To attach the tailpiece, I used a short length of braided 
aircraft cable from the hardware store and some cable clamps 
(about 1/8" diameter). I threaded the cable through the two 
holes drilled into the bottom end of the tailpiece. The two ends 
were clamped to the screw eye bolt at the bottom of the tub. My 
buddy, Ward Walker used a Dremel grinder to carve my last name 
into the tailpiece in a scroll design similar to that used on 
the Kay double bass. Many thanks also to Ward for taking the 
digital photos used here and sending them to me as jpeg images.

I cut two F-holes into the table (front) of the bass. From 
center to center, the F-holes are 6" apart toward the top and 
14" apart toward the bottom of the bass.
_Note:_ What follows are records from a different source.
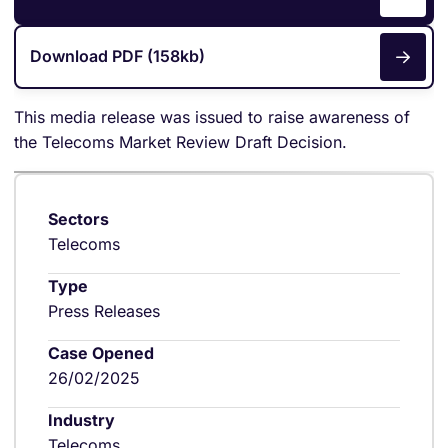
Download PDF (158kb)
This media release was issued to raise awareness of
the Telecoms Market Review Draft Decision.
Sectors
Telecoms
Type
Press Releases
Case Opened
26/02/2025
Industry
Telecoms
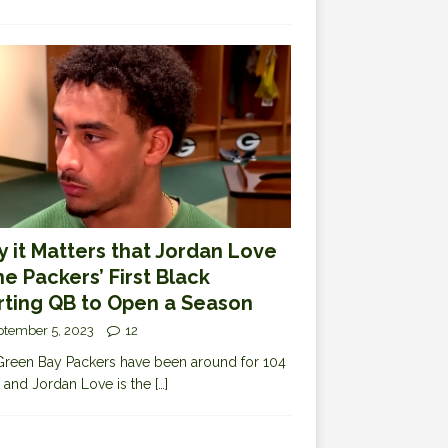
 it Matters that Jordan Love
the Packers’ First Black
rting QB to Open a Season
ptember 5, 2023
12
reen Bay Packers have been around for 104
 and Jordan Love is the
[…]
At the top, the holes 
are about 6" from the edge; at the bottom, the holes are about 
2" from the edge. The curved slot connecting the holes is 3/4" 
wide at the widest part, but it tapers down to about 3/8" where 
it joins the holes. The bridge will be mounted about 15 inches 
down from the top of the table, so the F-holes should be cut 
accordingly. You want the bridge to be positioned about in the 
middle of the F-holes.

The bridge also was cut from the oak, but you need to be sure 
that the wood grain runs horizontally when looking at the bridge 
as it stands up. My bridge was 4.5" wide at the base and 4.25" 
wide at its top. Its height was 3.25". The slot along the foot 
was 2.25" long. Two holes of 3/4" diameter were cut toward the 
bottom of the bridge. The two holes at the top were 1/2" in 
diameter and then joined by cutting a slot (See picture 6).

The turnbuckle that I attached serves two purposes. First, it 
prevents the main support (and neck) from bending under the 
string pressure. Second, it allows the player to adjust the 
action of the strings (how far the strings are above the 
fingerboard). If the strings are too close, they will buzz when 
played. If they are too far above, the volume will increase, but 
it becomes more difficult to play (it takes lots of strength and 
effort to press them down to make a note). The turnbuckle I used 
had a body that was 4" long, plus you add the length of the 
screw eyes, etc. I mounted a block of wood inside the tub to 
mount one end of the turnbuckle using an eyebolt. The other 
eyebolt was mounted to the back of the neck (See picture 7).

The neck/fingerboard unit was mounted to the main support via 
six wood screws, glue, and an oak wedge (used to get the proper 
angle of the neck). The wedge was 7" long, 1/8" thick at the 
head end and 3/4" thick at the other end toward the washtub
(See picture 7).

The strings that I used were Corelli Bass strings for a one-half 
sized bass, which were a perfect fit. The Corelli brand is 
Italian, but the strings are made in France. I ordered them from 
Quinn Violins on the internet for about $120. Sorry, but there 
is no substitute for good quality, commercial double bass 
strings (even the cheapest cost at least $75). I used standard, 
nickel plated electric bass tuning machines available at most 
music stores (about $25).

Here's a picture of me (Bill Koch) playing the washtub bass in 
the beer garden of Player's Rretaurant near the University of 
Texas at Austin campus (See photo 1).